Played in a browser those games took like 5 minutes a day to play and were quite popular in the early 2000. Obviously people spent more time setting up groups going hunting or fulfilling some quest, often for weeks and weeks…
Have you played one of would you try one out?
I wouldn’t. I despise artificial time limits in a game just because… there’s no point other then to put in paywalls for extort money from the players
I understand the urge, but those games were not pay to play. Making each action quite important, like if you die in battle you might have to walk for two weeks to catch up with your group, or if a teleporter helped you out you could get there in 3…
Does Urban Dead count? I loved Urban Dead for a few years.
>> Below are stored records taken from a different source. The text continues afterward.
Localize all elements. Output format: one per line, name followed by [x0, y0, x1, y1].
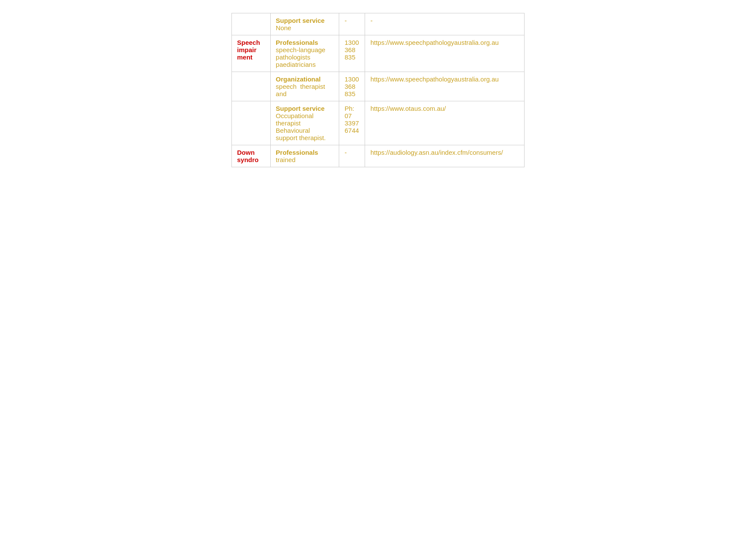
- service-detail: pathologists: [276, 53, 310, 61]
- link-cell[interactable]: https://audiology.asn.au/index.cfm/consu…: [365, 145, 525, 167]
- category-label: Down: [237, 149, 255, 156]
- service-detail: speech therapist: [276, 83, 325, 90]
- service-cell: Professionals trained: [270, 145, 339, 167]
- service-cell: Support service None: [270, 13, 339, 35]
- service-detail: trained: [276, 156, 296, 163]
- service-label: Professionals: [276, 149, 318, 156]
- service-cell: Professionals speech-language pathologis…: [270, 35, 339, 72]
- external-link[interactable]: https://www.otaus.com.au/: [370, 105, 446, 112]
- phone-cell: 1300368835: [339, 72, 365, 101]
- service-detail: and: [276, 90, 287, 97]
- service-detail: speech-language: [276, 46, 325, 53]
- service-detail: therapist: [276, 119, 301, 127]
- phone-cell: 1300368835: [339, 35, 365, 72]
- table-row: Organizational speech therapist and 1300…: [232, 72, 525, 101]
- service-detail: Behavioural: [276, 127, 310, 134]
- link-cell[interactable]: https://www.otaus.com.au/: [365, 101, 525, 145]
- phone-cell: Ph:0733976744: [339, 101, 365, 145]
- category-cell: [232, 13, 271, 35]
- service-detail: support therapist.: [276, 134, 326, 141]
- category-label: impair: [237, 46, 256, 53]
- category-cell: Down syndro: [232, 145, 271, 167]
- category-cell: [232, 101, 271, 145]
- phone-cell: -: [339, 145, 365, 167]
- service-cell: Support service Occupational therapist B…: [270, 101, 339, 145]
- table-row: Support service None - -: [232, 13, 525, 35]
- service-label: Organizational: [276, 75, 321, 83]
- service-detail: None: [276, 24, 291, 31]
- service-label: Support service: [276, 105, 325, 112]
- main-table: Support service None - - Speech impair m…: [231, 13, 525, 167]
- category-label: Speech: [237, 39, 260, 46]
- link-cell[interactable]: https://www.speechpathologyaustralia.org…: [365, 35, 525, 72]
- phone-cell: -: [339, 13, 365, 35]
- external-link[interactable]: https://www.speechpathologyaustralia.org…: [370, 75, 499, 83]
- category-cell: [232, 72, 271, 101]
- link-cell[interactable]: https://www.speechpathologyaustralia.org…: [365, 72, 525, 101]
- category-label: syndro: [237, 156, 259, 163]
- service-label: Support service: [276, 17, 325, 24]
- category-label: ment: [237, 53, 253, 61]
- table-row: Down syndro Professionals trained - http…: [232, 145, 525, 167]
- service-cell: Organizational speech therapist and: [270, 72, 339, 101]
- table-row: Speech impair ment Professionals speech-…: [232, 35, 525, 72]
- service-label: Professionals: [276, 39, 318, 46]
- link-cell: -: [365, 13, 525, 35]
- category-cell: Speech impair ment: [232, 35, 271, 72]
- external-link[interactable]: https://www.speechpathologyaustralia.org…: [370, 39, 499, 46]
- service-detail: Occupational: [276, 112, 314, 119]
- external-link[interactable]: https://audiology.asn.au/index.cfm/consu…: [370, 149, 503, 156]
- service-detail: paediatricians: [276, 61, 316, 68]
- table-row: Support service Occupational therapist B…: [232, 101, 525, 145]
I also played something called the Most Wanted Game, which was a mafia/mob themed game where you could form gang coalitions with others and raid adversaries. I think this concept kind of changed into Mafia Wars on Facebook or Clash of Clans as technology progressed and the social proliferation of the Internet continued. (I could be wrong on that, I never played and Facebook games besides Words with Friends, and have never played Clash of Clans - I just assumed they were both different kinds of successors).
The only game like this I really play is Pokémon Trading Card Game Pocket. I refuse to pay real money, so I get two packs a day. It’s good for a 15 minute burst of… not quite dopamine, and then you’re off.
Similarly, Pokémon Quest is a game that falls exactly into this category with a charge system that depletes after every short level and reacharges once per hour, to a max of 5 in the beginning. I played it when new and then just recently went back and played it quite heavily, again. That is until I accidently undid something that took me a week of RNG to get, so I quit.
Generally, I hate the mobile game charge system, though. At that point, I’d rather just pay for a full version. And paying for charges is not the same thing.
Yeah the dark pattern (ability to pay for “fun” / no “fun” if you don’t pay) is so bullshit. Usually they build the whole game around it too, like in your example.
I think I wouldn’t enjoy a CRPG that did this. But I kinda enjoy how it’s done with games like wordle because it encourages me to not overdo it
Not a CRPG, but I’ve played Blood on the Clocktower in text online format on discord. One day/night cycle usually lasts about 2-3 real days in that format, depending on how complex the game is. It was pretty good, but some of the roles had to be slightly changed from the original, since that was designed for in person play.
Reminds me of the book Wolf in White Van where the narrator develops a play by mail rpg
https://en.wikipedia.org/wiki/Wolf_in_White_Van
Yes it is that John Darnielle of The Mountain Goats
BBS door games? Yeah, I still play VGA Planets occasionally.
Legend of the Red Dragon!
It does not sound like something I’d get into. But if I know the Internet then there is an (unfulfilled or I’ve just not heard of) niche market for that too.